Exercise inputs START

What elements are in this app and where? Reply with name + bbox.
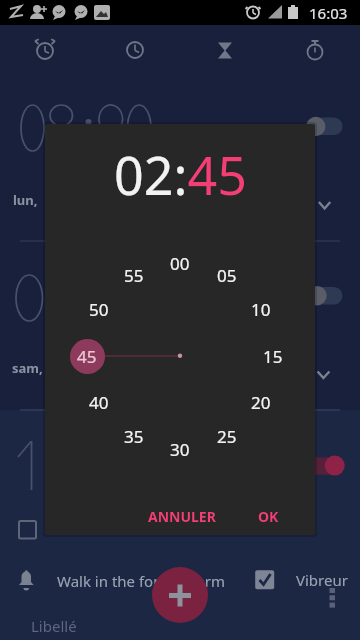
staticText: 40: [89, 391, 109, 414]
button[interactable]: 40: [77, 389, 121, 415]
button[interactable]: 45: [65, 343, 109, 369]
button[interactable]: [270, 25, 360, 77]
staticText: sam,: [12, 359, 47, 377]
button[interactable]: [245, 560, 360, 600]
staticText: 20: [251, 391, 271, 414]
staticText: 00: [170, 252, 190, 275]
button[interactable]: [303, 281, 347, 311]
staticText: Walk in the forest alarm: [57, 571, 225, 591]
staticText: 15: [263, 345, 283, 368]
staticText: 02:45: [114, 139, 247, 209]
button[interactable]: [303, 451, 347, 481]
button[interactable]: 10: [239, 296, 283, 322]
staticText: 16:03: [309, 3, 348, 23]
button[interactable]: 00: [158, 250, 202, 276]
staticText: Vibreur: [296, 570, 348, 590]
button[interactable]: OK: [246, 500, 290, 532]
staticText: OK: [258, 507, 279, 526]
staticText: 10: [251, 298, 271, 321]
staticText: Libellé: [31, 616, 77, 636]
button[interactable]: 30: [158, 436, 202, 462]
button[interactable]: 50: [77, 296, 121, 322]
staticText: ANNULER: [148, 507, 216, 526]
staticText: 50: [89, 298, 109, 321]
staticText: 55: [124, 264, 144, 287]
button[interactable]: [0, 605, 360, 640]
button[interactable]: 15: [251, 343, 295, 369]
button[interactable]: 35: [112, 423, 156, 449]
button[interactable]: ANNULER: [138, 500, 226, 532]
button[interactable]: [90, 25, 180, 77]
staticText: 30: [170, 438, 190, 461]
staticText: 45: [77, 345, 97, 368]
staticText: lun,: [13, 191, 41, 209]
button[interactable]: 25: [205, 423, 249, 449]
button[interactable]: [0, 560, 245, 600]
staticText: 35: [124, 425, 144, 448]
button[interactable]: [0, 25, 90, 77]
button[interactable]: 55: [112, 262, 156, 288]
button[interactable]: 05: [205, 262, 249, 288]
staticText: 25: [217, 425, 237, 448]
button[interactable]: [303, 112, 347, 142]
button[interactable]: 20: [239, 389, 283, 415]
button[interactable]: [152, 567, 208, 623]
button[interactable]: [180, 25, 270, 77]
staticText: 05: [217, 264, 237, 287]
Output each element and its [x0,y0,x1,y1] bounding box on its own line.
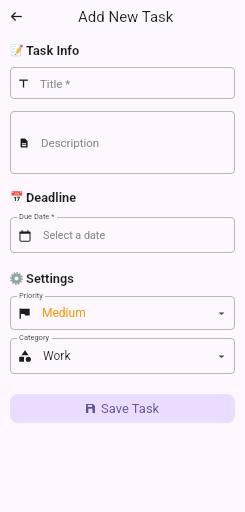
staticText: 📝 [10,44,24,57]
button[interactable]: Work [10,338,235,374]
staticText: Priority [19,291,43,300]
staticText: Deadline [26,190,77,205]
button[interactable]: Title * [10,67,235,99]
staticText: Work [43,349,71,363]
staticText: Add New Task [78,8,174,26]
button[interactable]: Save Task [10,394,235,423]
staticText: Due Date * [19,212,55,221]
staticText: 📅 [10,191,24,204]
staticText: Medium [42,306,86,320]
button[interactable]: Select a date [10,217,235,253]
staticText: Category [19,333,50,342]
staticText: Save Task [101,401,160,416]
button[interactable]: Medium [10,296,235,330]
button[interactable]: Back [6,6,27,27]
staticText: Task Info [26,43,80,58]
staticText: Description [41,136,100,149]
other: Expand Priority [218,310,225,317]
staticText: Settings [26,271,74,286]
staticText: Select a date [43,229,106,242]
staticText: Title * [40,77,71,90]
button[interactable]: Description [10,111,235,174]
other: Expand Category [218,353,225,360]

Exercise inputs END

Task goal: Everything in the records must be returned exactly, except the pictures.

Answer to this problem:
What elements are in this app and where? Reply with name + bbox.
staticText: 40: [89, 391, 109, 414]
button[interactable]: 40: [77, 389, 121, 415]
button[interactable]: 45: [65, 343, 109, 369]
button[interactable]: [270, 25, 360, 77]
staticText: sam,: [12, 359, 47, 377]
button[interactable]: [245, 560, 360, 600]
staticText: 20: [251, 391, 271, 414]
staticText: 00: [170, 252, 190, 275]
button[interactable]: [303, 281, 347, 311]
staticText: Walk in the forest alarm: [57, 571, 225, 591]
staticText: 15: [263, 345, 283, 368]
staticText: 02:45: [114, 139, 247, 209]
button[interactable]: [303, 451, 347, 481]
button[interactable]: 10: [239, 296, 283, 322]
staticText: 16:03: [309, 3, 348, 23]
button[interactable]: 00: [158, 250, 202, 276]
staticText: Vibreur: [296, 570, 348, 590]
button[interactable]: OK: [246, 500, 290, 532]
staticText: OK: [258, 507, 279, 526]
staticText: 10: [251, 298, 271, 321]
staticText: Libellé: [31, 616, 77, 636]
button[interactable]: 30: [158, 436, 202, 462]
button[interactable]: 50: [77, 296, 121, 322]
staticText: ANNULER: [148, 507, 216, 526]
staticText: 50: [89, 298, 109, 321]
staticText: 55: [124, 264, 144, 287]
button[interactable]: [0, 605, 360, 640]
button[interactable]: 15: [251, 343, 295, 369]
button[interactable]: 35: [112, 423, 156, 449]
button[interactable]: ANNULER: [138, 500, 226, 532]
button[interactable]: [90, 25, 180, 77]
staticText: 30: [170, 438, 190, 461]
staticText: 45: [77, 345, 97, 368]
staticText: lun,: [13, 191, 41, 209]
button[interactable]: 25: [205, 423, 249, 449]
button[interactable]: [0, 560, 245, 600]
staticText: 35: [124, 425, 144, 448]
button[interactable]: [0, 25, 90, 77]
button[interactable]: 55: [112, 262, 156, 288]
button[interactable]: 05: [205, 262, 249, 288]
staticText: 25: [217, 425, 237, 448]
button[interactable]: [303, 112, 347, 142]
button[interactable]: 20: [239, 389, 283, 415]
button[interactable]: [152, 567, 208, 623]
button[interactable]: [180, 25, 270, 77]
staticText: 05: [217, 264, 237, 287]
Output each element and its [x0,y0,x1,y1] bounding box on its own line.
staticText: 📝 [10,44,24,57]
button[interactable]: Work [10,338,235,374]
staticText: Priority [19,291,43,300]
staticText: Deadline [26,190,77,205]
button[interactable]: Title * [10,67,235,99]
staticText: Work [43,349,71,363]
staticText: Add New Task [78,8,174,26]
button[interactable]: Save Task [10,394,235,423]
staticText: Due Date * [19,212,55,221]
staticText: 📅 [10,191,24,204]
staticText: Medium [42,306,86,320]
button[interactable]: Select a date [10,217,235,253]
staticText: Category [19,333,50,342]
staticText: Save Task [101,401,160,416]
button[interactable]: Medium [10,296,235,330]
button[interactable]: Back [6,6,27,27]
staticText: Task Info [26,43,80,58]
staticText: Description [41,136,100,149]
other: Expand Priority [218,310,225,317]
staticText: Settings [26,271,74,286]
staticText: Select a date [43,229,106,242]
staticText: Title * [40,77,71,90]
button[interactable]: Description [10,111,235,174]
other: Expand Category [218,353,225,360]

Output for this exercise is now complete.